About the Dgraph

The Dgraph is a component of Big Data Discovery that runs search analytical processing of the data sets. It handles query requests users make to data sets.

The Dgraph uses data structures and algorithms to provide real-time responses to client requests for analytic processing and data summarization. When source data is loaded into Big Data Discovery, the Dgraph creates a separate Dgraph database for each of the data sets. When the Dgraph receives a client request through Studio, the Dgraph queries the appropriate database and returns the results.

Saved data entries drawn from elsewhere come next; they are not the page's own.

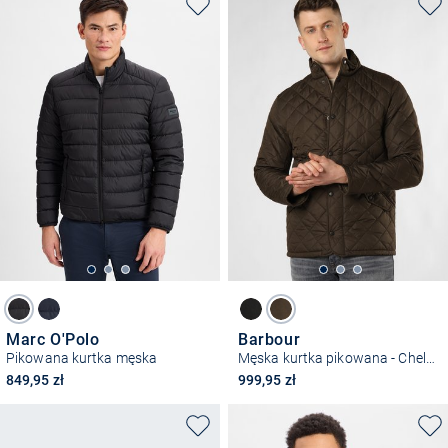
Marc O'Polo
Barbour
Pikowana kurtka męska
Męska kurtka pikowana - Chelsea
849,95 zł
999,95 zł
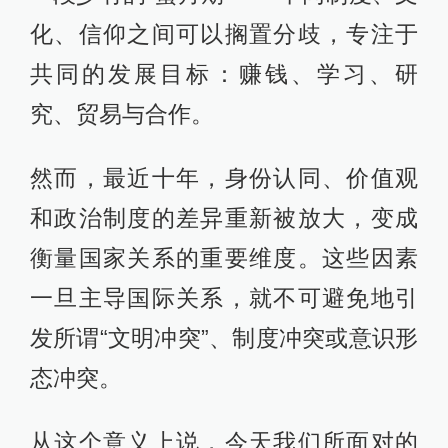
化、信仰之间可以搁置分歧，专注于
共同的发展目标：赚钱、学习、研
究、贸易与合作。
然而，最近十年，身份认同、价值观
和政治制度的差异重新被放大，变成
衡量国家关系的重要维度。这些因素
一旦主导国际关系，就不可避免地引
发所谓“文明冲突”、制度冲突或意识形
态冲突。
从这个意义上说，今天我们所面对的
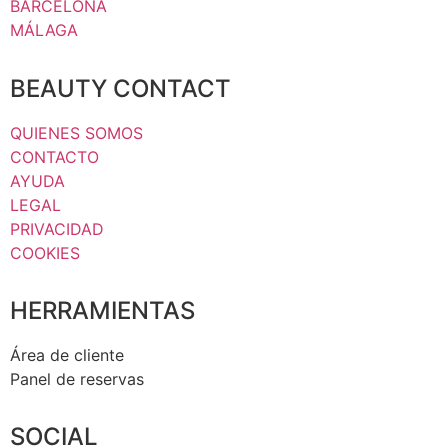
BARCELONA
MÁLAGA
BEAUTY CONTACT
QUIENES SOMOS
CONTACTO
AYUDA
LEGAL
PRIVACIDAD
COOKIES
HERRAMIENTAS
Área de cliente
Panel de reservas
SOCIAL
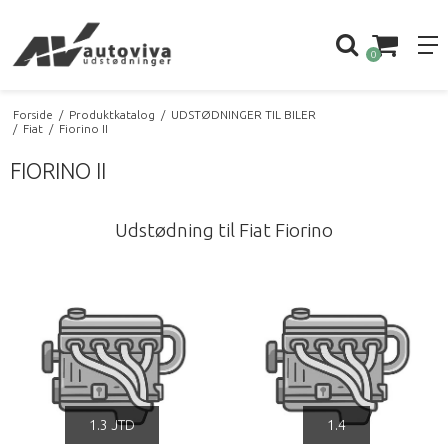
0
Forside
/
Produktkatalog
/
UDSTØDNINGER TIL BILER
/
Fiat
/
Fiorino II
FIORINO II
Udstødning til Fiat Fiorino
1.3 JTD
1.4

An Oracle Big Data Discovery cluster has one or more Dgraph processes that handle end-user query requests accessing the Dgraph databases on shared storage. One of the Dgraphs in a Big Data Discovery cluster is the leader for a particular database and therefore is responsible for handling all write operations (updates, configuration changes) for that database, while the remaining Dgraphs may serve as read-only followers.

About Dgraph databases

When a data set is created (either from Studio or via the DP CLI), the Dgraph creates a database for it. (A Dgraph database is known also as an index.) The Dgraph database is named:

<dataset>_indexes

where dataset is the name of the data set and "_indexes" is appended to the data set name. For example:

edp_cli_edp_256b0c6b-cacf-478c-80bf-b5332f4f37ae_indexes

Each data set has its own Dgraph database, and there is only one data set per Dgraph database. The databases are stored in the directory you specify for the DGRAPH_INDEX_DIR property in the bdd.conf file. This directory is called the Dgraph databases directory.

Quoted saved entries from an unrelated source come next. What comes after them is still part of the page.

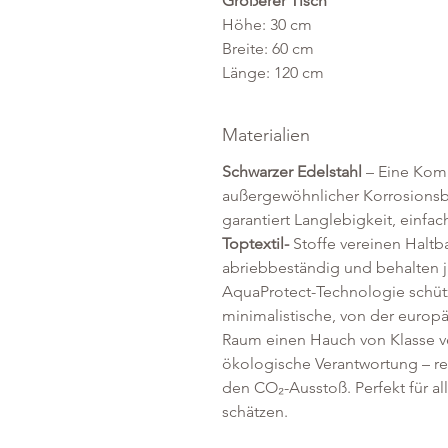
Größerer Tisch
Höhe: 30 cm
Breite: 60 cm
Länge: 120 cm
Materialien
Schwarzer Edelstahl
– Eine Komb
außergewöhnlicher Korrosionsbe
garantiert Langlebigkeit, einfac
Toptextil-
Stoffe vereinen Haltba
abriebbeständig und behalten j
AquaProtect-Technologie schütz
minimalistische, von der europ
Raum einen Hauch von Klasse ve
ökologische Verantwortung – re
den CO₂-Ausstoß. Perfekt für al
schätzen.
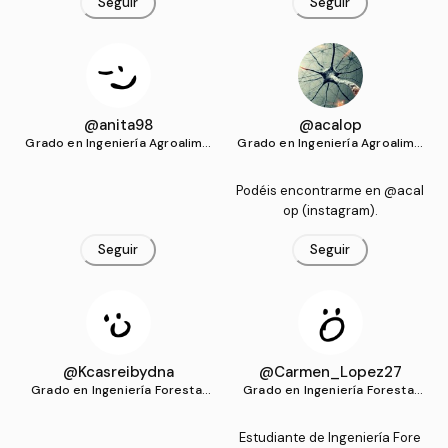
Seguir
Seguir
@anita98
@acalop
Grado en Ingeniería Agroalime
Grado en Ingeniería Agroalime
ntaria y del Medio Rural (UCO)
ntaria y del Medio Rural (UCO)
Podéis encontrarme en @acal
op (instagram).
Seguir
Seguir
@Kcasreibydna
@Carmen_Lopez27
Grado en Ingeniería Forestal
Grado en Ingeniería Forestal
(UCO)
(UCO)
Estudiante de Ingeniería Fore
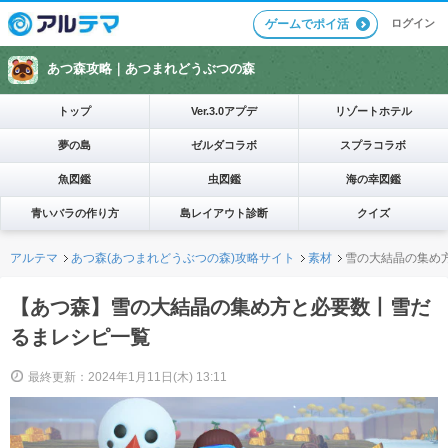
ログイン
ゲームでポイ活
あつ森攻略｜
あつまれどうぶつの森
トップ
Ver.3.0アプデ
リゾートホテル
夢の島
ゼルダコラボ
スプラコラボ
魚図鑑
虫図鑑
海の幸図鑑
青いバラの作り方
島レイアウト診断
クイズ
アルテマ
あつ森(あつまれどうぶつの森)攻略サイト
素材
雪の大結晶の集め
【あつ森】雪の大結晶の集め方と必要数丨雪だ
るまレシピ一覧
最終更新：2024年1月11日(木) 13:11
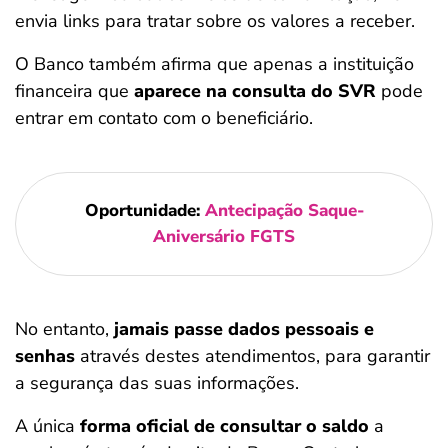
envia links para tratar sobre os valores a receber.
O Banco também afirma que apenas a instituição
financeira que
aparece na consulta do SVR
pode
entrar em contato com o beneficiário.
Oportunidade:
Antecipação Saque-
Aniversário FGTS
No entanto,
jamais passe dados pessoais e
senhas
através destes atendimentos, para garantir
a segurança das suas informações.
A única
forma oficial de consultar o saldo
a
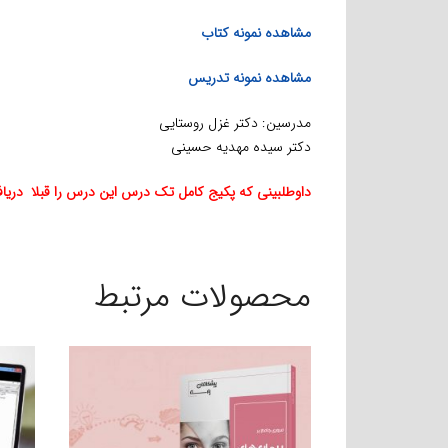
مشاهده نمونه کتاب
مشاهده نمونه تدریس
مدرسین: دکتر غزل روستایی
دکتر سیده مهدیه حسینی
داوطلبینی که پکیج کامل تک درس این درس را قبلا دریافت نموده‌اند، ج
محصولات مرتبط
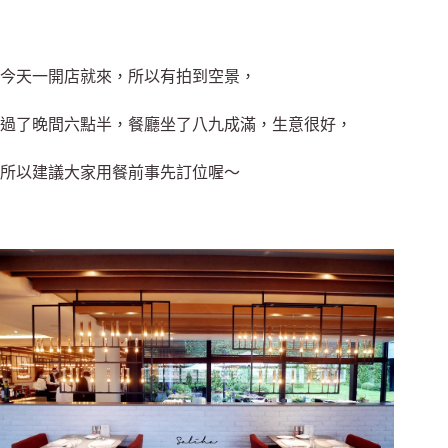
今天一開店就來，所以有拍到空景，
過了晚間六點半，餐廳坐了八九成滿，生意很好，
所以建議大家用餐前事先訂位喔～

The Dgraph databases directory also contains three internal, system-created databases that are used by Studio:

system-bddProjectInventory_indexes
system-bddDatasetInventory_indexes
system-bddSemanticEntity_indexes

For example, if you create two data sets, Wine and Weather, in Studio, the Dgraph databases directory creates five databases (one for each of the two data sets and three internal databases). You may also see other databases in the Dgraph databases directory; they may be created as a result of committing a transformed data set.

This diagram illustrates this example:

This diagram shows that the Dgraph databases directory includes multiple databases, or indexes, for each of the data sets in BDD.

When a Dgraph database is created, it is automatically mounted by the Dgraph. Unmounted databases are also automatically mounted when the Dgraph receives a query that accesses the database's data. When a database is mounted, a log entry is made in the Dgraph out log, as in this example:

DGRAPH	NOTIFICATION  	{database}	[0]	Mounting database edp_cli_edp_256b0c6b-cacf-478c-80bf-b5332f4f37ae

Note that the entry is made by the Dgraph database log subsystem.

The database name also appears in other BDD component messages. For example, the name of a DP workflow in a YARN log will contain the database name:

EDP: ProvisionDataSetFromHiveConfig{hiveDatabaseName=default, hiveTableName=warrantyclaims, 
newCollectionId=MdexCollectionIdentifier{databaseName=edp_cli_edp_256b0c6b-cacf-478c-80bf-b5332f4f37ae, 
collectionName=edp_cli_edp_256b0c6b-cacf-478c-80bf-b5332f4f37ae}}

You should also see database names in the logs for Studio, Dgraph HDFS Agent, and Transform Service.

Dgraph support for HDFS Data at Rest Encryption

The HDFS Data at Rest Encryption feature, when enabled, allows data to be stored in encrypted HDFS directories called encryption zones. All files within an encryption zone are transparently encrypted and decrypted on the client side. Decrypted data is therefore never stored in HDFS.

If you have enabled HDFS Data at Rest Encryption, you can store your Dgraph databases in an encryption zone in HDFS. For details on enabling HDFS Data at Rest Encryption, see the Installation Guide.

Dgraph Tracing Utility

The Dgraph Tracing Utility is a Dgraph diagnostic program used by Oracle Support. It stores the Dgraph trace data, which are useful in troubleshooting the Dgraph. It starts when the Dgraph starts, and keeps track of all Dgraph operations. It stops when the Dgraph shuts down. You can save and download trace data to share it with Oracle Support.

The Tracing Utility stores the Dgraph target trace data it collects in *.ebb files, which are useful in analyzing Dgraph crashes. The files are intended for use by Oracle Support. The files are saved in the $DGRAPH_HOME/bin directory. You can also manually generate and save the trace data with the bdd-admin script's get-blackbox command, as described in get-blackbox.